Pre-training via Denoising for Molecular Property Prediction

Authors: Sheheryar Zaidi, Michael Schaarschmidt, James Martens, Hyunjik Kim, Yee Whye Teh, Alvaro Sanchez-Gonzalez, Peter Battaglia, Razvan Pascanu, Jonathan Godwin

ICLR 2023 | Conference PDF | Archive PDF | Plain Text | LLM Run Details

Reproducibility Variable Result LLM Response
Research Type Experimental Our experiments demonstrate that using this pre-training objective significantly improves performance on multiple benchmarks, achieving a new state-of-the-art on the majority of targets in the widely used QM9 dataset.
Researcher Affiliation Collaboration University of Oxford, Deep Mind
Pseudocode No The paper describes architectural details and processes, but does not include any figure, block, or section explicitly labeled "Pseudocode" or "Algorithm" with structured steps.
Open Source Code Yes Our code for experiments on Torch MD-NET is open source.3 Git Hub repository: https://github.com/shehzaidi/pre-training-via-denoising.
Open Datasets Yes First, the main dataset we use for pre-training is PCQM4Mv2 (Nakata & Shimazaki, 2017) (license: CC BY 4.0)... Second, as a dataset for fine-tuning, we use QM9 (Ramakrishnan et al., 2014) (license: CCBY 4.0)... Third, Open Catalyst 2020 (OC20) (Chanussot* et al., 2021) (OC20, license: CC Attribution 4.0)... Lastly, DES15K (Donchev et al., 2021) (license: CC0 1.0).
Dataset Splits Yes Following customary practice, hyperparameters, including the noise scale for denoising during pre-training and fine-tuning, are tuned on the HOMO target and then kept fixed for all other targets. ... Following prior work, we randomly split the dataset into 114k examples for training, 10k examples for validation and 10k examples for testing (for QM9).

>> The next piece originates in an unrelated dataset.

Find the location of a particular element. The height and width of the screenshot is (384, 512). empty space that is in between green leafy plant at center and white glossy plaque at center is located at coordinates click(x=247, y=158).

Hardware Specification Yes GNS-TAT training for QM9, PCQM4Mv2 and DES15K was done on a cluster of 16 TPU v3 devices and evaluation on a single V100 device. GNS training for OC20 was done on 8 TPU v4 devices, with the exception of the 1.2 billion parameters variant of the model, which was trained on 64 TPU v4 devices. ... Models were trained on QM9 using data parallelism over two NVIDIA RTX 2080Ti GPUs.
Software Dependencies No The paper mentions software like JAX, Haiku, Jraph, and Torch MD-NET, but does not provide specific version numbers for these dependencies, which are necessary for reproducible software setup.

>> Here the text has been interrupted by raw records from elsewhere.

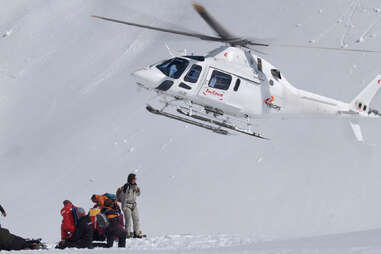 The height and width of the screenshot is (254, 381). In order to click on windows in this screenshot , I will do `click(219, 81)`, `click(235, 83)`, `click(191, 76)`, `click(177, 69)`. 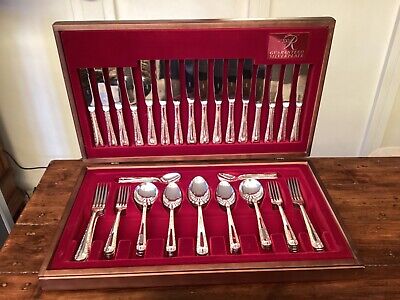 What are the coordinates of `spoons` in the screenshot? It's located at (170, 175), (148, 193), (174, 193), (200, 188), (227, 192), (224, 175), (253, 187). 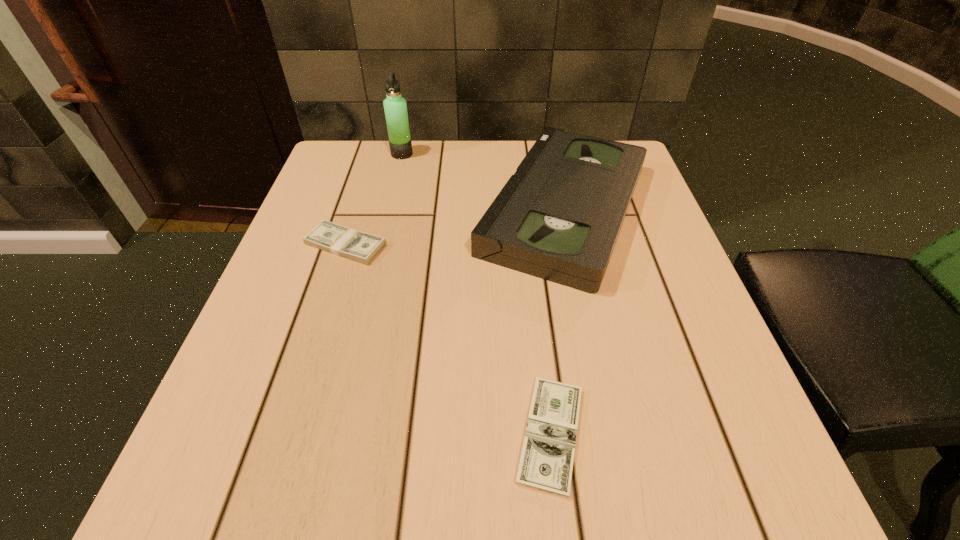 This screenshot has width=960, height=540. In the image, there is a desktop. In order to click on free space at the near left corner in this screenshot , I will do `click(297, 464)`.

This screenshot has height=540, width=960. Find the location of `free space between the taller dollar and the third shortest object`. free space between the taller dollar and the third shortest object is located at coordinates (455, 226).

Find the location of `vacant point located between the third tallest object and the shortest object`. vacant point located between the third tallest object and the shortest object is located at coordinates (448, 340).

Locate an element on the screen. The height and width of the screenshot is (540, 960). free spot between the second tallest object and the right dollar is located at coordinates (558, 321).

I want to click on vacant point located between the second shortest object and the nearest object, so (448, 340).

Locate an element on the screen. The width and height of the screenshot is (960, 540). vacant area that lies between the videotape and the farther dollar is located at coordinates (455, 226).

Image resolution: width=960 pixels, height=540 pixels. I want to click on empty space that is in between the nearest object and the videotape, so click(558, 321).

Where is `vacant region between the second tallest object and the farther dollar`? Image resolution: width=960 pixels, height=540 pixels. vacant region between the second tallest object and the farther dollar is located at coordinates (455, 226).

Locate an element on the screen. This screenshot has height=540, width=960. free spot between the farther dollar and the third shortest object is located at coordinates (455, 226).

At what (x,y) coordinates should I click in order to perform the action: click on vacant space in between the nearer dollar and the second shortest object. Please return your answer as a coordinate pair (x, y). This screenshot has width=960, height=540. Looking at the image, I should click on (448, 340).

Experiment Setup Yes Detailed hyperparameter and hardware settings can be found in Appendices E and F. ... For GNS/GNS-TAT, we relied on the hyperparameters published by Godwin et al. (2022) but determined new noise values for pre-training and fine-tuning by tuning over the set of values {0.005, 0.01, 0.02, 0.05, 0.1} for each of PCQM4Mv2 and QM9 (on the HOMO energy target). ... Appendix F provides detailed tables of hyperparameters for GNS and GNS-TAT, including values for learning rate schedules, batch sizes, MLP layers, hidden sizes, noise parameters, etc.